- Location: Barcelona, Spain
- Date: 18–19 January 2008
- Target: Barcelona Metro, Barcelona
- Attack type: Suicide bombings
- Weapons: explosives
- Deaths: 0
- Injured: 0
- Perpetrators: Tehreek-e-Taliban Pakistan
- Motive: Islamic extremism

= 2008 Barcelona terror plot =

Failed terrorist attack in Barcelona, Spain

The terrorist organization Tehreek-e-Taliban Pakistan (TTP) planned a terror attack in the city of Barcelona, which was stopped a few days before they intended to perform it. They intended to conduct a suicide bombing on the Barcelona Metro. The metro plot was intended to become the first of a series attacks in Spain, Germany, France, Portugal and the United Kingdom as those countries contributed to the International Security Assistance Force in Afghanistan, with the timing determined by al Qaeda making political demands through Taliban leader Baitullah Mehsud.

== Arrests and indictment ==

Some 14 people – twelve Pakistanis and two Indians – were arrested between 18 and 19 January 2008 in the Raval multicultural neighborhood in Barcelona.

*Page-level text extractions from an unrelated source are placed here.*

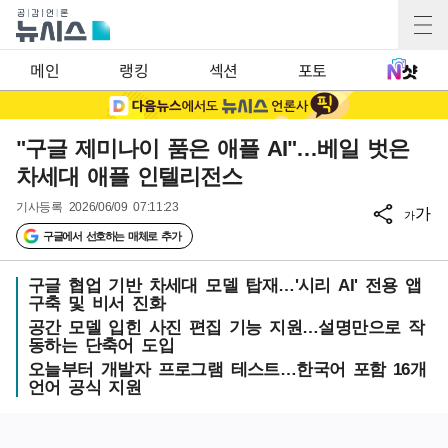
메인
랭킹
섹션
포토
"구글 제미나이 품은 애플 AI"…베일 벗은
차세대 애플 인텔리전스
기사등록
2026/06/09 07:11:23
가
가
구글에서 선호하는 매체로 추가
구글 협업 기반 차세대 모델 탑재…'시리 AI' 전용 앱
구축 및 비서 진화
공간 모델 입힌 사진 편집 기능 지원…설명만으로 작
동하는 단축어 도입
오늘부터 개발자 프로그램 테스트…한국어 포함 16개
언어 공식 지원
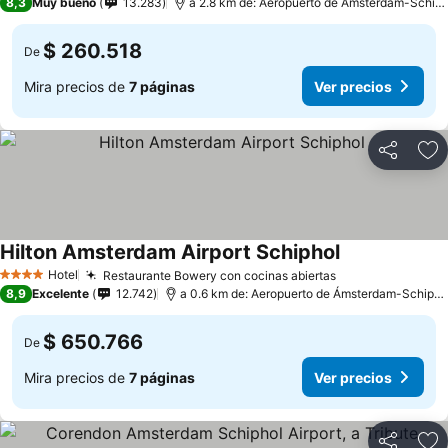
8,3
Muy bueno
13.283
a 2.8 km de: Aeropuerto de Ámsterdam-Schiphol
$ 260.518
De
Mira precios de
7 páginas
Ver precios
Compartir
Ag
Hilton Amsterdam Airport Schiphol
Hotel
Restaurante Bowery con cocinas abiertas
4 Estrellas
8,9
Excelente
12.742
a 0.6 km de: Aeropuerto de Ámsterdam-Schiphol
$ 650.766
De
Mira precios de
7 páginas
Ver precios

The police searched four private homes, an industrial site turned into an Islamic prayer room and a bakery. One of the arrested cooperated with the intelligence services and became a protected witness. The police operation was authorized by Audiencia Nacional court after receiving information from the National Intelligence Centre (CNI).

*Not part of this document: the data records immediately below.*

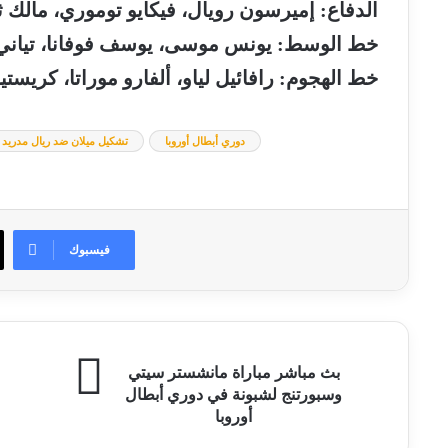
الدفاع: إميرسون رويال، فيكايو توموري، مالك ثيا
خط الوسط: يونس موسى، يوسف فوفانا، تياني ر
خط الهجوم: رافائيل لياو، ألفارو موراتا، كريست
دوري أبطال أوروبا
تشكيل ميلان ضد ريال مدريد
فيسبوك
بث
جو
بث مباشر مباراة مانشستر سيتي
مباشر
يع
وسبورتنج لشبونة في دوري أبطال
مباراة
ت
أوروبا
مانشستر
ما
سيتي
س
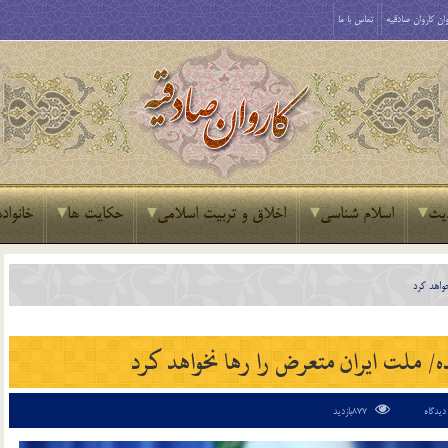
ان کاروان صادقیه
تماس با ما
یث
اسلام شناسی
اخلاق و تربیت اسلامی
حکایت ها
خانواده
واهد کرد
ه/ ملت ایران متعرض را رها نخواهد کرد
877بازدید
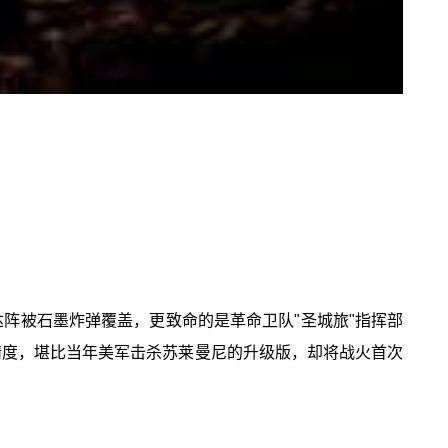
达阵被石墨炸弹覆盖，更致命的是革命卫队"圣城旅"指挥部
精度，堪比当年美军击杀苏莱曼尼的升级版，却将战火首次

A number of books, pamphlets and other media containing radical Islamist ideas such as jihad and martyrdom were found by the Guardia Civil.

Of the 14 detained, all were subjected to detention without contact to the outside world and transferred to Madrid. Two were released without charges on 22 January and two were released on 23 January and the remaining ten, of which nine Pakistanis and one Indian, were unconditionally provisionally imprisoned. On 14 March 2009, another member of the group who had left Barcelona before the police operation was arrested in Dutch city of Breda.

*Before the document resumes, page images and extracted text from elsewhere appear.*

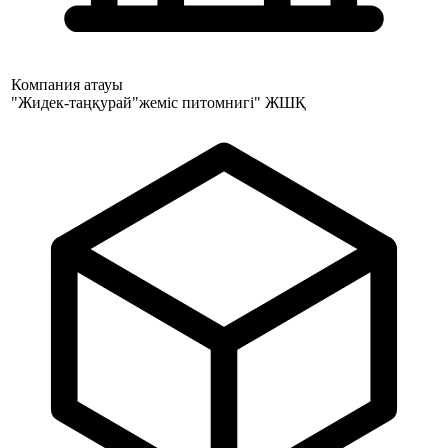
Компания атауы
"Жидек-таңқурай"жеміс питомнигі" ЖШҚ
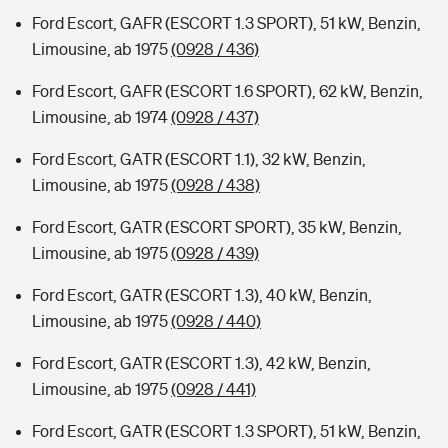
Ford Escort, GAFR (ESCORT 1.3 SPORT), 51 kW, Benzin,
Limousine, ab 1975
(0928 / 436)
Ford Escort, GAFR (ESCORT 1.6 SPORT), 62 kW, Benzin,
Limousine, ab 1974
(0928 / 437)
Ford Escort, GATR (ESCORT 1.1), 32 kW, Benzin,
Limousine, ab 1975
(0928 / 438)
Ford Escort, GATR (ESCORT SPORT), 35 kW, Benzin,
Limousine, ab 1975
(0928 / 439)
Ford Escort, GATR (ESCORT 1.3), 40 kW, Benzin,
Limousine, ab 1975
(0928 / 440)
Ford Escort, GATR (ESCORT 1.3), 42 kW, Benzin,
Limousine, ab 1975
(0928 / 441)
Ford Escort, GATR (ESCORT 1.3 SPORT), 51 kW, Benzin,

Eight of the suspects, Maroof Ahmed Mirza, Mohammad Ayub Elahi Bibi, Mohamed Tarik, Qadeer Malik, Hafeez Ahmed, Roshan Jamal Khan, Shaib Iqbal and Imram Cheemawere were accused of being members of a terrorist organization and possessing explosives. The last three, Mohammed Shoaib, Mehmooh Khalid and Aqueel Ur Rahmnan Abassi, were only accused of belonging to a terrorist organization. The charges were upheld by the Audiencia Nacional in a 9 October 2009 trial. The judge concluded the constituted an organized group adhering to extremist Islamist ideology.

Six of the sentenced were legal immigrants to Spain and most of those had lived in Spain since 2001. Five others arrived to Spain in the months prior to the plot.

Months later, the Pakistani Taliban spokesman, claimed the attack in a video statement, which was posted on the Internet.